PROBLEM DETAILS:
Pull every line containing "Meeresbrise" from the listing.

——————

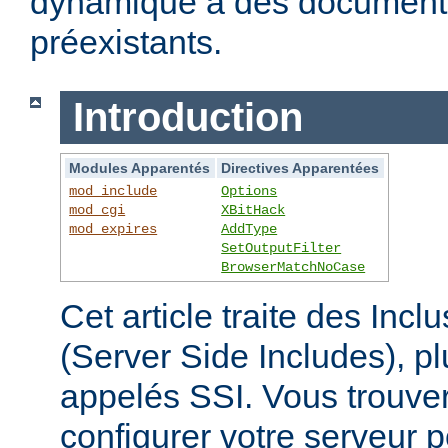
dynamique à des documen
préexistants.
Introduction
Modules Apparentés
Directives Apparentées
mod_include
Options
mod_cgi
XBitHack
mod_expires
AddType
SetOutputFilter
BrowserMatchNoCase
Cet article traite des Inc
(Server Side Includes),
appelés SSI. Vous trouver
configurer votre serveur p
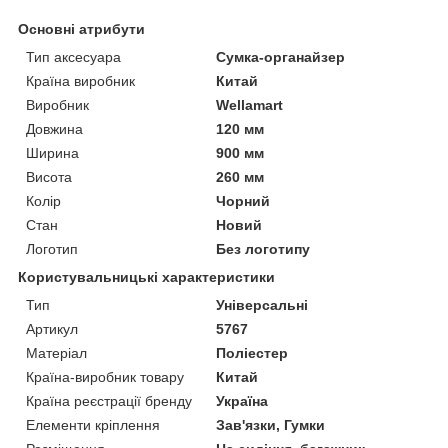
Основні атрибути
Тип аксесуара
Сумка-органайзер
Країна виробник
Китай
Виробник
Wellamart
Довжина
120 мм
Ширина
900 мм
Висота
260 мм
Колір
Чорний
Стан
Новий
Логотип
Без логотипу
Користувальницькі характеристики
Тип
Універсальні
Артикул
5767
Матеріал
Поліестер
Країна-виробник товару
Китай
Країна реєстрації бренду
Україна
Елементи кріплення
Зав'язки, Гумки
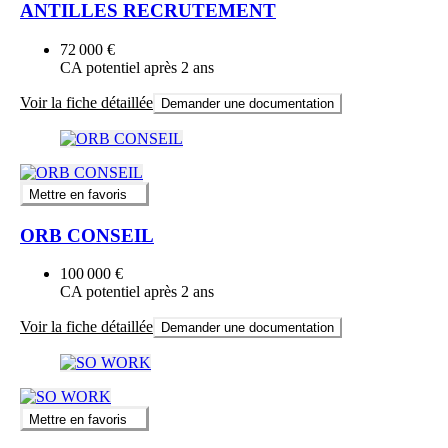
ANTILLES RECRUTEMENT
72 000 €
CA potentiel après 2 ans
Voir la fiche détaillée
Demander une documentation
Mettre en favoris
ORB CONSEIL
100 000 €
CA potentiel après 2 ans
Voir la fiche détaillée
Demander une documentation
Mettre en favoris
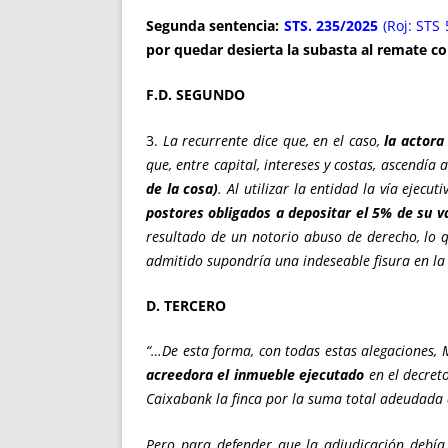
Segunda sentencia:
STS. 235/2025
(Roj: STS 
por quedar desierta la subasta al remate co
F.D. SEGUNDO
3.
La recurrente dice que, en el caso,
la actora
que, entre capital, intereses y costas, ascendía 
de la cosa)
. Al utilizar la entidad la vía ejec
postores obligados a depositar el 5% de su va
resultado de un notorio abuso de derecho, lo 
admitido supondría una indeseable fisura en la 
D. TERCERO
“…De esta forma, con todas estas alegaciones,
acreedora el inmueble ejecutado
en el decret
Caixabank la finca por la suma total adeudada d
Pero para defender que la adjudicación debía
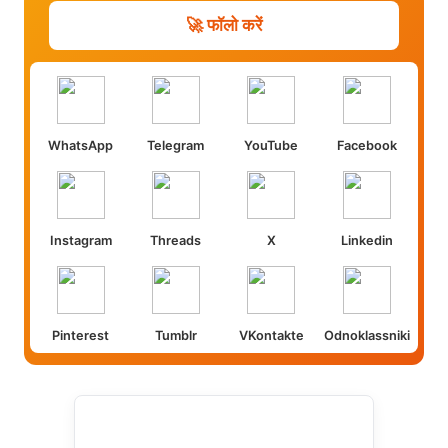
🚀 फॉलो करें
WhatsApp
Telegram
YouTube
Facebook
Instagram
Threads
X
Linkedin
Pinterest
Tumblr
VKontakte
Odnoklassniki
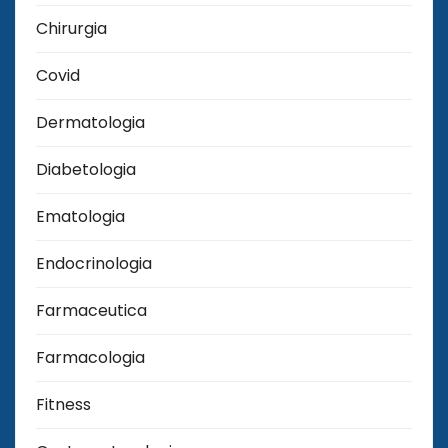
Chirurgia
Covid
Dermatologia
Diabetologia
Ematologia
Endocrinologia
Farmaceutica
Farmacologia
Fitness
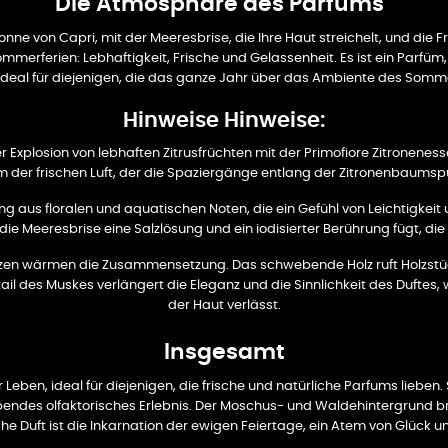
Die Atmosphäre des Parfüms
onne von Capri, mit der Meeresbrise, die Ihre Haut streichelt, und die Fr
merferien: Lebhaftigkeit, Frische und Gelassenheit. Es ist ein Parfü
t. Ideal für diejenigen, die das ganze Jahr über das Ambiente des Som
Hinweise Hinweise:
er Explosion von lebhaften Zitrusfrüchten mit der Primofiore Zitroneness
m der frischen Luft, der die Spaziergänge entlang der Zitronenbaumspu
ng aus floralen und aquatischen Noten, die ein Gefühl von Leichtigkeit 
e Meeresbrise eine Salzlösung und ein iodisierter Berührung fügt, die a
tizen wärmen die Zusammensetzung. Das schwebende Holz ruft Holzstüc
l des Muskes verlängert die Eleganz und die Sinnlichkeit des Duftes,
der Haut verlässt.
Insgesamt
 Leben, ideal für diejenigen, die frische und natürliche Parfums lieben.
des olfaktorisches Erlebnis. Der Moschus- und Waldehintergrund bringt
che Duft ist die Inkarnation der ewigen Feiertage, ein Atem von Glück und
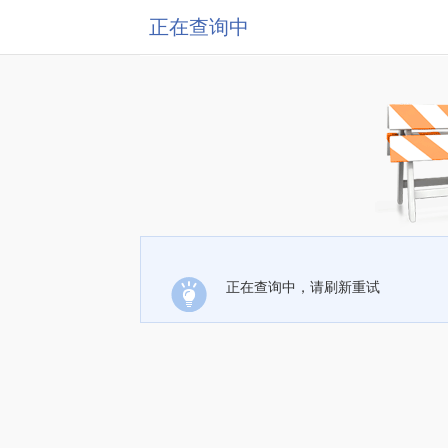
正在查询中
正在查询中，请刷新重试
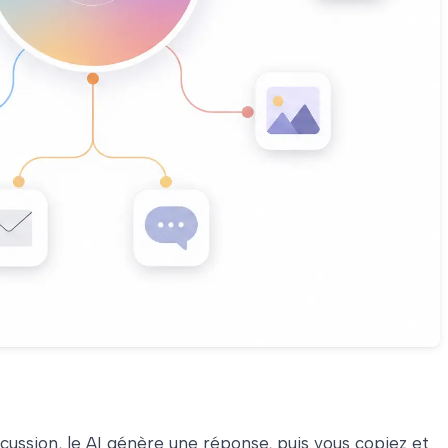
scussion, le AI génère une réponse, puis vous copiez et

——————

WRITTEN ANSWER:
onne von Capri, mit der Meeresbrise, die Ihre Haut streichelt, und die Fr
e Meeresbrise eine Salzlösung und ein iodisierter Berührung fügt, die a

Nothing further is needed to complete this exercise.